The mother caught her breath on her cardboard bed.
“Do you have a name for him?” He asked the new mother.
She rocked her head “no” across the ground.
August thought about a name for the boy,
still attached at the belly to his mother.
“What’s your name?” she asked.
“August,” he said.
“Then he was August.”
He waited for the child to breathe, or to squeeze its eyelids together,
its arms were limp and its legs were limp. August noticed then
that the child’s eyes looked much bigger than a newborn’s,
and the rest of it too small.
“Is it a boy?” she asked.
“Yes.”
“I thought so.
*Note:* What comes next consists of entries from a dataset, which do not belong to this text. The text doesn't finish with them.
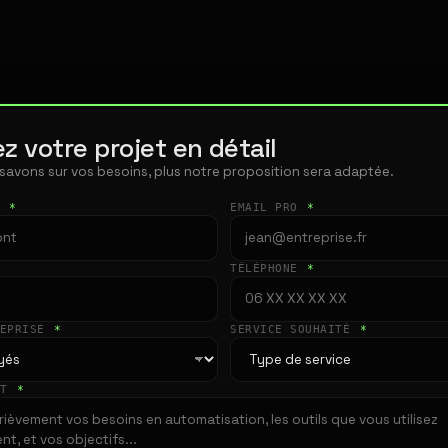
z votre projet en détail
 savons sur vos besoins, plus notre proposition sera adaptée.
T
*
EMAIL PRO
*
TÉLÉPHONE
*
REPRISE
*
SERVICE SOUHAITÉ
*
ET
*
I could tell.”
August began to cry, and the mother asked if she could hold her son.
He wept with his whole body—he could remember the last time
he cried that way and it had been a very long time.
“He’s dead.” the boy whispered between whimpers.
“I know, I know.”
He stayed with the non-mother for about an hour in mostly silence.
She told him that her pregnancy
only lasted about six or seven months; she wasn’t sure.
She told him it was better this way.
She comforted him over her dead child.
August cried the rest of his way home.
Nobody asked him for change or help or held their dirtied hands out to him
as he cried on his way home. He tripped several times on the broken
sidewalk but made it home eventually,
wishing all the time
that he just waited for the second bus.